Our rural move was because we wanted a new adventure and to have more space for creating artworks and supporting creative practices. We wanted a house and studio space to live and work in, and a place where visiting artists and musicians could work too. This third Cad Factory space we live in now is much more ‘grown up’ than our earlier years. When we started in 2004, above a pizza supply shop in Marrickville, we held all night gigs. Now, we are a not-for-profit artist led organisation creating an international program of new, immersive and experimental work guided by authentic exchanges, ethical principles, people and place.
Our rural move has changed us deeply—I would say for the better. The vast open skies of the Riverina has given us opportunities beyond what we thought was ever possible. Our arts practice has become more rigorous, engaged and ambitious.
For the last year, I have been fortunate enough to have received a Create NSW Regional Fellowship that allowed me to travel to Duke University in North Carolina and the Women’s Centre for Creative Work in Los Angeles to research for new exhibitions.

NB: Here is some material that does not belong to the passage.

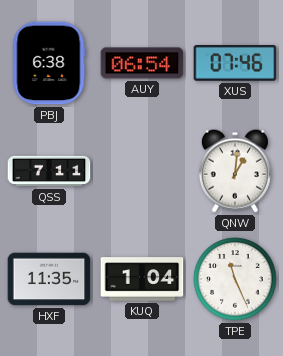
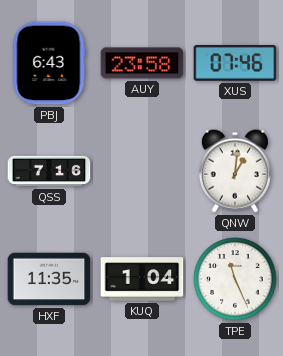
PBJ: 6:38 -> 6:43
AUY: 06:54 -> 23:58
QSS: 7:11 -> 7:16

Part of this research culminated in an exhibition at Western Plains Cultural Centre in Dubbo called Unbind Me, that opened on 30 June and closed on 2 September, with more than 10 000 people viewing it.
The exhibition was creating feminist time travel beginning with Hesiod (c700BCE) in the Iron Age and running through to contemporary artist ‘Truth Tellers’ who face complex and competing ideologies. In making artworks about key philosophers, poets, authors, historians, economists, activists and artists who have contributed to the world over the past 2700 years, you can see a clear narrative of the historical limitations placed on women from all aspects of life including; philosophy, science, religion and education. You can also see how much has changed and been achieved since the Iron Age.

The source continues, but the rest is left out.